Hey, Remember When the National Weather Service Forecast It Would Be a Really Warm Winter?

It’s cold out there, with people being forced to head to bookstores to find tinder. There is snow everywhere. Parts of Boston are flooding. In other words, it’s a hellscape, or a “bomb cyclone” if you prefer.
This sucks, but it happens. It’s called weather and winter tends to be the most brutal season of the year.
Many people, however, were caught unprepared for just how intense this season would be. Perhaps they were lulled into a false sense of confidence by government agencies tasked with monitoring this sort of thing.
Whatever would give me that idea?
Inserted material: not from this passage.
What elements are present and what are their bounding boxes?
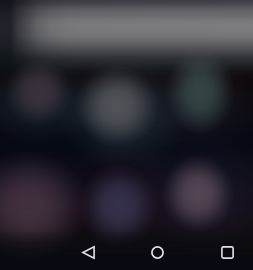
button[interactable]: Home bbox=[135, 234, 179, 270]
button[interactable]: Back bbox=[66, 234, 110, 270]
button[interactable]: Recents bbox=[205, 234, 249, 270]
button[interactable]: Search bbox=[18, 10, 253, 44]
Oh, you know, the fact that The National Oceanic and Atmospheric Administration (NOAA) wrote in October that this winter was going to feature “warmer-than-normal conditions.”
They had maps and everything! They used big words. It looked so legit, and now I’m sitting here with only one, torn pair of long johns to my name.
Seriously, though, weather forecasting is not an exact science. The NOAA — a government agency within the Department of Commerce, which is also under the umbrella of the National Weather Service — had every reason to believe this was going to be a mild winter, and even they admitted that weather is “difficult to predict more than one to two weeks in advance.”
It may still turn out to be a mild winter, median wise. A stray, and I can’t believe I’m typing this again, “bomb cyclone” may not actually impact the severity of the season taken as a whole. We’ll see in March, once the mathematicians do their thing.
At any rate, this doesn’t exactly help weather forecasters with their shaky, to put it mildly, reputations. Your move, Roker.